■ **Exercise brief**: Copy out the data exactly as it appears, without a single image.

Start of Provided data

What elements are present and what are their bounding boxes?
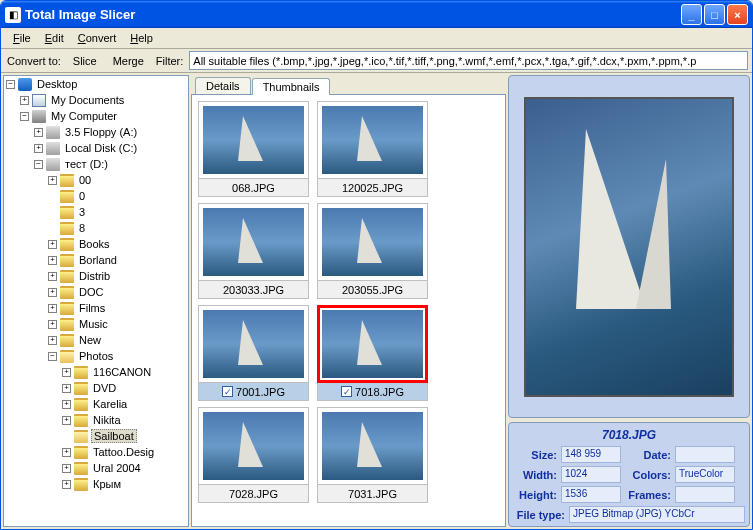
tree-item[interactable]: 00 bbox=[77, 174, 93, 186]
tab-details[interactable]: Details bbox=[195, 77, 251, 94]
merge-button[interactable]: Merge bbox=[107, 52, 150, 70]
floppy-icon bbox=[46, 126, 60, 139]
tree-expand-icon[interactable]: + bbox=[48, 304, 57, 313]
thumbnail-image[interactable] bbox=[317, 407, 428, 485]
menu-convert[interactable]: Convert bbox=[72, 30, 123, 46]
check-icon[interactable]: ✓ bbox=[341, 386, 352, 397]
thumbnail-image[interactable] bbox=[317, 101, 428, 179]
thumbnail-image[interactable] bbox=[317, 305, 428, 383]
tree-item[interactable]: My Documents bbox=[49, 94, 126, 106]
tree-item[interactable]: Borland bbox=[77, 254, 119, 266]
tree-item[interactable]: Books bbox=[77, 238, 112, 250]
menu-file[interactable]: File bbox=[7, 30, 37, 46]
thumbnail-item[interactable]: ✓7018.JPG bbox=[317, 305, 428, 401]
tree-expand-icon[interactable]: + bbox=[48, 272, 57, 281]
maximize-button[interactable]: □ bbox=[704, 4, 725, 25]
tree-collapse-icon[interactable]: − bbox=[20, 112, 29, 121]
thumbnail-image[interactable] bbox=[198, 203, 309, 281]
desktop-icon bbox=[18, 78, 32, 91]
tree-item[interactable]: Крым bbox=[91, 478, 123, 490]
tree-expand-icon[interactable]: + bbox=[34, 128, 43, 137]
thumbnail-label[interactable]: 203033.JPG bbox=[198, 281, 309, 299]
thumbnail-item[interactable]: 203055.JPG bbox=[317, 203, 428, 299]
tree-item[interactable]: Music bbox=[77, 318, 110, 330]
tree-item[interactable]: Distrib bbox=[77, 270, 112, 282]
tree-expand-icon[interactable]: + bbox=[48, 240, 57, 249]
tree-expand-icon[interactable]: + bbox=[48, 320, 57, 329]
minimize-button[interactable]: _ bbox=[681, 4, 702, 25]
tree-expand-icon[interactable]: + bbox=[48, 176, 57, 185]
folder-icon bbox=[60, 318, 74, 331]
tree-collapse-icon[interactable]: − bbox=[48, 352, 57, 361]
tree-item[interactable]: 8 bbox=[77, 222, 87, 234]
width-label: Width: bbox=[513, 469, 557, 481]
menu-help[interactable]: Help bbox=[124, 30, 159, 46]
folder-tree[interactable]: −Desktop +My Documents −My Computer +3.5… bbox=[3, 75, 189, 527]
tree-expand-icon[interactable]: + bbox=[20, 96, 29, 105]
tree-item[interactable]: Tattoo.Desig bbox=[91, 446, 156, 458]
thumbnail-item[interactable]: 120025.JPG bbox=[317, 101, 428, 197]
preview-image bbox=[524, 97, 734, 397]
folder-icon bbox=[60, 206, 74, 219]
thumbnail-item[interactable]: ✓7001.JPG bbox=[198, 305, 309, 401]
tree-item[interactable]: New bbox=[77, 334, 103, 346]
tree-expand-icon[interactable]: + bbox=[48, 336, 57, 345]
close-button[interactable]: × bbox=[727, 4, 748, 25]
tree-item[interactable]: 3.5 Floppy (A:) bbox=[63, 126, 139, 138]
tree-expand-icon[interactable]: + bbox=[62, 448, 71, 457]
thumbnail-image[interactable] bbox=[198, 101, 309, 179]
tree-item[interactable]: 116CANON bbox=[91, 366, 153, 378]
tree-expand-icon[interactable]: + bbox=[48, 288, 57, 297]
tree-expand-icon[interactable]: + bbox=[62, 368, 71, 377]
thumbnail-label[interactable]: 068.JPG bbox=[198, 179, 309, 197]
thumbnail-label[interactable]: ✓7018.JPG bbox=[317, 383, 428, 401]
tree-collapse-icon[interactable]: − bbox=[6, 80, 15, 89]
thumbnail-item[interactable]: 7028.JPG bbox=[198, 407, 309, 503]
thumbnail-label[interactable]: ✓7001.JPG bbox=[198, 383, 309, 401]
thumbnail-item[interactable]: 068.JPG bbox=[198, 101, 309, 197]
tree-expand-icon[interactable]: + bbox=[62, 384, 71, 393]
tree-item[interactable]: My Computer bbox=[49, 110, 119, 122]
thumbnail-label[interactable]: 120025.JPG bbox=[317, 179, 428, 197]
tree-expand-icon[interactable]: + bbox=[48, 256, 57, 265]
tree-item[interactable]: 0 bbox=[77, 190, 87, 202]
check-icon[interactable]: ✓ bbox=[222, 386, 233, 397]
tree-item-selected[interactable]: Sailboat bbox=[91, 429, 137, 443]
thumbnail-area[interactable]: 068.JPG120025.JPG203033.JPG203055.JPG✓70… bbox=[191, 94, 506, 527]
tree-item[interactable]: Nikita bbox=[91, 414, 123, 426]
thumbnail-image[interactable] bbox=[198, 305, 309, 383]
thumbnail-label[interactable]: 7028.JPG bbox=[198, 485, 309, 503]
tree-expand-icon[interactable]: + bbox=[62, 416, 71, 425]
slice-button[interactable]: Slice bbox=[67, 52, 103, 70]
tree-item[interactable]: Photos bbox=[77, 350, 115, 362]
height-value: 1536 bbox=[561, 486, 621, 503]
folder-icon bbox=[60, 302, 74, 315]
tree-item[interactable]: Local Disk (C:) bbox=[63, 142, 139, 154]
tree-item[interactable]: DOC bbox=[77, 286, 105, 298]
folder-icon bbox=[74, 414, 88, 427]
tab-thumbnails[interactable]: Thumbnails bbox=[252, 78, 331, 95]
tree-item-desktop[interactable]: Desktop bbox=[35, 78, 79, 90]
thumbnail-item[interactable]: 7031.JPG bbox=[317, 407, 428, 503]
tree-item[interactable]: Films bbox=[77, 302, 107, 314]
tree-expand-icon[interactable]: + bbox=[62, 400, 71, 409]
tree-item[interactable]: Karelia bbox=[91, 398, 129, 410]
thumbnail-label[interactable]: 7031.JPG bbox=[317, 485, 428, 503]
tree-item[interactable]: Ural 2004 bbox=[91, 462, 143, 474]
tree-collapse-icon[interactable]: − bbox=[34, 160, 43, 169]
tree-expand-icon[interactable]: + bbox=[62, 480, 71, 489]
thumbnail-item[interactable]: 203033.JPG bbox=[198, 203, 309, 299]
thumbnail-image[interactable] bbox=[198, 407, 309, 485]
filter-input[interactable] bbox=[189, 51, 748, 70]
tree-item[interactable]: DVD bbox=[91, 382, 118, 394]
titlebar[interactable]: ◧ Total Image Slicer _ □ × bbox=[1, 1, 752, 28]
toolbar: Convert to: Slice Merge Filter: bbox=[1, 49, 752, 73]
tree-expand-icon[interactable]: + bbox=[34, 144, 43, 153]
tree-item[interactable]: 3 bbox=[77, 206, 87, 218]
tree-expand-icon[interactable]: + bbox=[62, 464, 71, 473]
thumbnail-label[interactable]: 203055.JPG bbox=[317, 281, 428, 299]
tree-item[interactable]: тест (D:) bbox=[63, 158, 110, 170]
thumbnail-image[interactable] bbox=[317, 203, 428, 281]
convert-to-label: Convert to: bbox=[5, 55, 63, 67]
menu-edit[interactable]: Edit bbox=[39, 30, 70, 46]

End of Provided data

■ **Task output**:
What elements are present and what are their bounding boxes?
tree-item[interactable]: 00 bbox=[77, 174, 93, 186]
tab-details[interactable]: Details bbox=[195, 77, 251, 94]
merge-button[interactable]: Merge bbox=[107, 52, 150, 70]
floppy-icon bbox=[46, 126, 60, 139]
tree-expand-icon[interactable]: + bbox=[48, 304, 57, 313]
thumbnail-image[interactable] bbox=[317, 407, 428, 485]
menu-convert[interactable]: Convert bbox=[72, 30, 123, 46]
check-icon[interactable]: ✓ bbox=[341, 386, 352, 397]
thumbnail-image[interactable] bbox=[317, 101, 428, 179]
thumbnail-image[interactable] bbox=[317, 305, 428, 383]
tree-item[interactable]: My Documents bbox=[49, 94, 126, 106]
tree-item[interactable]: Borland bbox=[77, 254, 119, 266]
tree-item[interactable]: Books bbox=[77, 238, 112, 250]
menu-file[interactable]: File bbox=[7, 30, 37, 46]
thumbnail-item[interactable]: ✓7018.JPG bbox=[317, 305, 428, 401]
tree-expand-icon[interactable]: + bbox=[48, 272, 57, 281]
maximize-button[interactable]: □ bbox=[704, 4, 725, 25]
tree-collapse-icon[interactable]: − bbox=[20, 112, 29, 121]
thumbnail-image[interactable] bbox=[198, 203, 309, 281]
desktop-icon bbox=[18, 78, 32, 91]
tree-item[interactable]: Крым bbox=[91, 478, 123, 490]
tree-expand-icon[interactable]: + bbox=[34, 128, 43, 137]
thumbnail-label[interactable]: 203033.JPG bbox=[198, 281, 309, 299]
thumbnail-item[interactable]: 203055.JPG bbox=[317, 203, 428, 299]
tree-item[interactable]: Music bbox=[77, 318, 110, 330]
tree-item[interactable]: Distrib bbox=[77, 270, 112, 282]
tree-expand-icon[interactable]: + bbox=[48, 240, 57, 249]
tree-expand-icon[interactable]: + bbox=[48, 320, 57, 329]
minimize-button[interactable]: _ bbox=[681, 4, 702, 25]
tree-expand-icon[interactable]: + bbox=[48, 176, 57, 185]
folder-icon bbox=[60, 318, 74, 331]
tree-collapse-icon[interactable]: − bbox=[48, 352, 57, 361]
tree-item[interactable]: 8 bbox=[77, 222, 87, 234]
width-label: Width: bbox=[513, 469, 557, 481]
menu-help[interactable]: Help bbox=[124, 30, 159, 46]
folder-tree[interactable]: −Desktop +My Documents −My Computer +3.5… bbox=[3, 75, 189, 527]
tree-expand-icon[interactable]: + bbox=[20, 96, 29, 105]
tree-item[interactable]: Tattoo.Desig bbox=[91, 446, 156, 458]
thumbnail-item[interactable]: 120025.JPG bbox=[317, 101, 428, 197]
preview-image bbox=[524, 97, 734, 397]
folder-icon bbox=[60, 206, 74, 219]
thumbnail-item[interactable]: ✓7001.JPG bbox=[198, 305, 309, 401]
tree-item[interactable]: New bbox=[77, 334, 103, 346]
tree-expand-icon[interactable]: + bbox=[48, 336, 57, 345]
close-button[interactable]: × bbox=[727, 4, 748, 25]
tree-item[interactable]: 3.5 Floppy (A:) bbox=[63, 126, 139, 138]
tree-expand-icon[interactable]: + bbox=[62, 448, 71, 457]
thumbnail-image[interactable] bbox=[198, 101, 309, 179]
tree-item[interactable]: 116CANON bbox=[91, 366, 153, 378]
tree-expand-icon[interactable]: + bbox=[48, 288, 57, 297]
tree-expand-icon[interactable]: + bbox=[62, 368, 71, 377]
thumbnail-label[interactable]: 068.JPG bbox=[198, 179, 309, 197]
thumbnail-label[interactable]: ✓7018.JPG bbox=[317, 383, 428, 401]
tree-collapse-icon[interactable]: − bbox=[6, 80, 15, 89]
thumbnail-item[interactable]: 7028.JPG bbox=[198, 407, 309, 503]
thumbnail-label[interactable]: ✓7001.JPG bbox=[198, 383, 309, 401]
thumbnail-item[interactable]: 068.JPG bbox=[198, 101, 309, 197]
tree-expand-icon[interactable]: + bbox=[62, 384, 71, 393]
tree-item[interactable]: My Computer bbox=[49, 110, 119, 122]
thumbnail-label[interactable]: 120025.JPG bbox=[317, 179, 428, 197]
tree-expand-icon[interactable]: + bbox=[48, 256, 57, 265]
tree-item[interactable]: 0 bbox=[77, 190, 87, 202]
check-icon[interactable]: ✓ bbox=[222, 386, 233, 397]
tree-item-selected[interactable]: Sailboat bbox=[91, 429, 137, 443]
thumbnail-area[interactable]: 068.JPG120025.JPG203033.JPG203055.JPG✓70… bbox=[191, 94, 506, 527]
tree-item[interactable]: Nikita bbox=[91, 414, 123, 426]
thumbnail-image[interactable] bbox=[198, 305, 309, 383]
thumbnail-label[interactable]: 7028.JPG bbox=[198, 485, 309, 503]
tree-expand-icon[interactable]: + bbox=[62, 416, 71, 425]
slice-button[interactable]: Slice bbox=[67, 52, 103, 70]
tree-item[interactable]: Photos bbox=[77, 350, 115, 362]
height-value: 1536 bbox=[561, 486, 621, 503]
folder-icon bbox=[60, 302, 74, 315]
tree-item[interactable]: Local Disk (C:) bbox=[63, 142, 139, 154]
tree-item[interactable]: DOC bbox=[77, 286, 105, 298]
folder-icon bbox=[74, 414, 88, 427]
tab-thumbnails[interactable]: Thumbnails bbox=[252, 78, 331, 95]
tree-item-desktop[interactable]: Desktop bbox=[35, 78, 79, 90]
thumbnail-item[interactable]: 7031.JPG bbox=[317, 407, 428, 503]
tree-item[interactable]: Films bbox=[77, 302, 107, 314]
tree-expand-icon[interactable]: + bbox=[62, 400, 71, 409]
tree-item[interactable]: Karelia bbox=[91, 398, 129, 410]
thumbnail-label[interactable]: 7031.JPG bbox=[317, 485, 428, 503]
tree-item[interactable]: Ural 2004 bbox=[91, 462, 143, 474]
tree-collapse-icon[interactable]: − bbox=[34, 160, 43, 169]
tree-expand-icon[interactable]: + bbox=[62, 480, 71, 489]
thumbnail-item[interactable]: 203033.JPG bbox=[198, 203, 309, 299]
thumbnail-image[interactable] bbox=[198, 407, 309, 485]
filter-input[interactable] bbox=[189, 51, 748, 70]
tree-item[interactable]: DVD bbox=[91, 382, 118, 394]
titlebar[interactable]: ◧ Total Image Slicer _ □ × bbox=[1, 1, 752, 28]
toolbar: Convert to: Slice Merge Filter: bbox=[1, 49, 752, 73]
tree-expand-icon[interactable]: + bbox=[34, 144, 43, 153]
tree-item[interactable]: 3 bbox=[77, 206, 87, 218]
tree-expand-icon[interactable]: + bbox=[62, 464, 71, 473]
thumbnail-label[interactable]: 203055.JPG bbox=[317, 281, 428, 299]
tree-item[interactable]: тест (D:) bbox=[63, 158, 110, 170]
thumbnail-image[interactable] bbox=[317, 203, 428, 281]
convert-to-label: Convert to: bbox=[5, 55, 63, 67]
menu-edit[interactable]: Edit bbox=[39, 30, 70, 46]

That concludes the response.